Thanks for the question, Harbinder.
Asked: April 17, 2016 - 2:42 pm UTC
Last updated: April 19, 2016 - 4:24 am UTC
Version: 11.2
Viewed 1000+ times
You Asked
Hi Tom,
We inherited the application from some other company. Its an OLTP database with highly indexed tables. Some tables with 17-20 indexes. We have a requirement to purge the data older than 10 years, which we'll be doing in 3 phases.
1. Phase 1 will delete from the tables that do not have FK constraints but are big tables (>200 Million records) and are highly indexed. No issues with this one as we are dropping the indexes, deleting the data and then recreating the indexes. Takes around 6 hours.
2. Phase 2 - This is where we are having a problem. The parent table here has about 220 million records, and this table has 28 child tables(reason I couldn't give you create scripts) with FK Cascade Delete. We will be deleting close to 16 million rows from the parent table and there may or may not be a child record for each record in parent. All the tables are highly indexed, so simple delete statement was generating tons of redo/undo data and was taking forever to complete.
Second approach that we took was to 'Disable' the constraints, delete from child tables and then delete from Parent, which did not work very well either. It took almost 13 hours to delete from child tables. Specially 4 huge child tables with lots of composite indexes took 12 hours and 56 minutes. Rest of the 24 tables took 4-5 minutes. And then enabling the constraints took 14 hours. We created a single column(indexed) temporary table with the cases(primary key in parent table) that needs to be deleted. Then each delete for child refers this temp table to delete data and each delete statement looks like this:
DELETE /*+ use_hash(z) parallel (z, 16) */
FROM CHILD_TABLE_1 z
where case IN (SELECT /*+ parallel (x, 16) */ case from temp table x);
COMMIT;
DELETE /*+ use_hash(z) parallel (z, 16) */
FROM CHILD_TABLE_2 z
where case IN (SELECT /*+ parallel (x, 16) */ case from temp table x);
COMMIT;
.....
.....
.....
The outage window(Sunday only) we can afford is only 6-8 hours maximum.
Third approach we took was to create a scheduled job, that will delete 1 million records each day, so that we'll be caught up in 16 days. The job uses 'FORALL DELETE' from parent table on rowid, commiting after every 50K records. Sadly, we didn't have exact same environment as production. So the job was taking about 2 hours in test environment and we moved it to prod. In prod, the job is only deleting 100K records in 2 hours due to interference with other high I/O jobs running around the same time. We cannot allow the job to run longer than 2 hours. We dont have any other schedule window due to high volume of users hitting the system from all time zones. Could you please suggest, what would be best approach for this purge? PS: We are thinking about partitioning the data based on year, but we are in time crunch right now. From next year's purge we might go toward partitioning.

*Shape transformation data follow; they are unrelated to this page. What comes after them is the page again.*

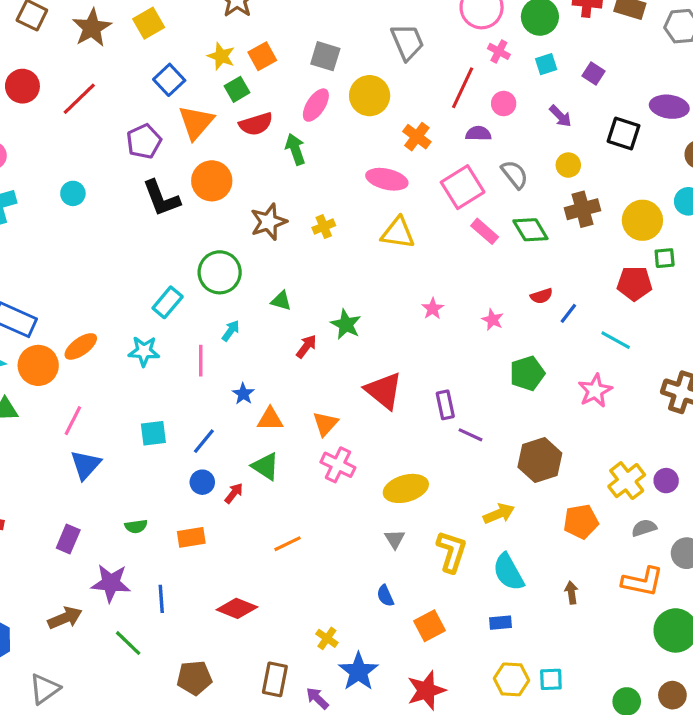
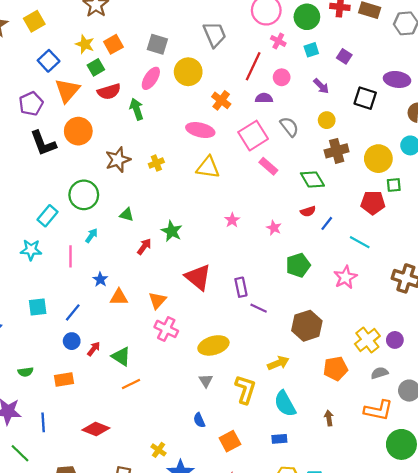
green diamond: (530, 230) -> (312, 179), moved
green triangle: (265, 466) -> (121, 356), moved

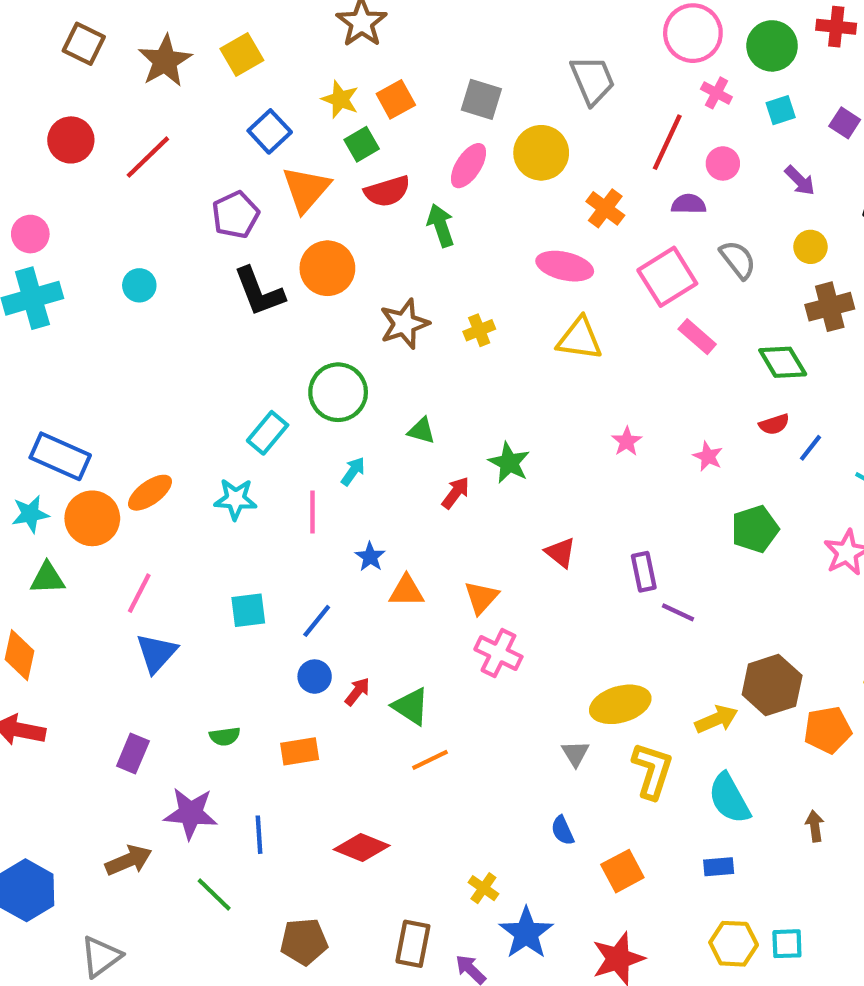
red triangle: (198, 277) -> (560, 553), size x0.6
brown hexagon: (307, 326) -> (772, 685), moved
yellow ellipse: (213, 345) -> (620, 704), moved

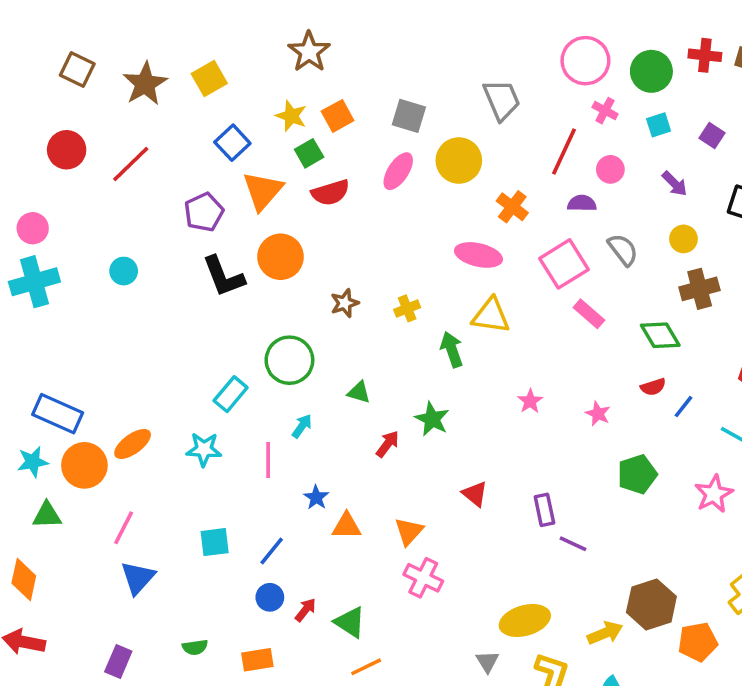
green arrow: (441, 225) -> (452, 349), moved
brown star: (404, 324) -> (345, 303), size x0.7

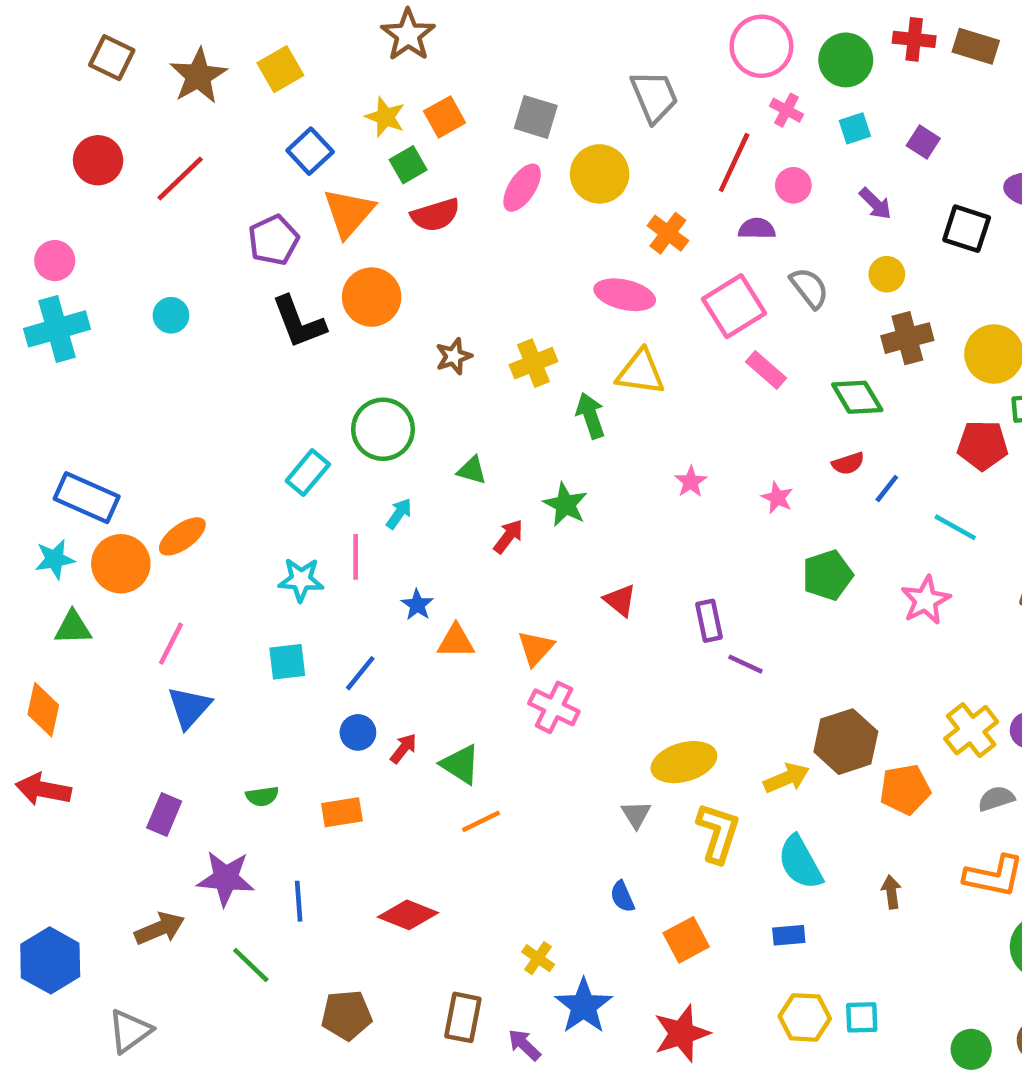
yellow cross: (407, 308) -> (533, 363), size x1.4
cyan star: (204, 449) -> (301, 580), moved

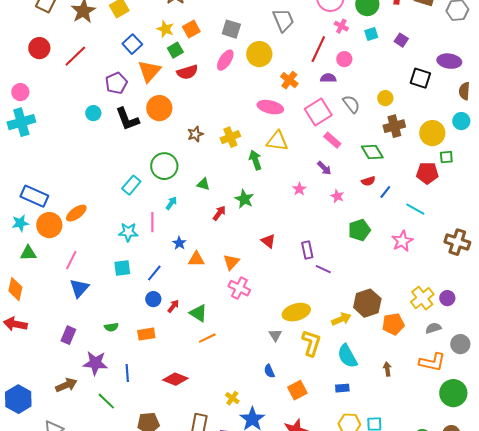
purple arrow: (875, 204) -> (324, 168), moved
cyan circle: (171, 315) -> (93, 113), moved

3. Phase 3 is dependent on phase 1 & 2 to finish and I do not think this will be an issue.
Please help us out with Phase 2.
Thanks in Advance.
and Connor said...
You said:
"Second approach that we took was to 'Disable' the constraints, delete from child tables and then delete from Parent, which did not work very well either."

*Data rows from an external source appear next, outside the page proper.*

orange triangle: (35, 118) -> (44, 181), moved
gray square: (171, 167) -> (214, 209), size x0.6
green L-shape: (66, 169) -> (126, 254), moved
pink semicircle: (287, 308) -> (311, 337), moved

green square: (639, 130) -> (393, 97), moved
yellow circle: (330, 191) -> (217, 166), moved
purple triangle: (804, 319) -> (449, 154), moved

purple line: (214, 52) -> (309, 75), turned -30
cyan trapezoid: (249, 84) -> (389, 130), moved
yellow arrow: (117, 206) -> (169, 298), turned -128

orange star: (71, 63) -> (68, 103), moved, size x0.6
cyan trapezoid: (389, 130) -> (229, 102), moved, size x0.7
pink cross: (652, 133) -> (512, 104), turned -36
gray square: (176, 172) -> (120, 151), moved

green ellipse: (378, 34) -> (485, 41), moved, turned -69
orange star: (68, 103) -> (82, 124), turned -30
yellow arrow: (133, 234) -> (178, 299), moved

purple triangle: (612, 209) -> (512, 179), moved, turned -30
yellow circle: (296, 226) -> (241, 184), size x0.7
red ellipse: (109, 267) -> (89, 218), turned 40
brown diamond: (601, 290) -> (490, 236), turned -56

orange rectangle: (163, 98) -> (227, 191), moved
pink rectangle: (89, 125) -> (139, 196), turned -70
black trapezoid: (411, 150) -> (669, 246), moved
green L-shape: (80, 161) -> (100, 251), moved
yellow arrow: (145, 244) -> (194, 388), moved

Can you elaborate on why that did not work very well ? Because it would seem the most logical approach. So what was the drama with that approach ?
=================
Addenda:
Yeah, you're in a bit of tight spot. Some options you could consider, none of which are particularly palatable
1) continuous trickle delete. 1,000,000 rows per day means just over 10 rows per second. Rather than organize scheduling windows and hammering the box, perhaps negotiate to do the deletion continuously, for example, a long the of lines of "delete 500 rows, sleep 30 seconds" (using your table of primary keys as a source). You're still going to have a big bucket of redo to deal with, but hopefully this is a one-off exercise.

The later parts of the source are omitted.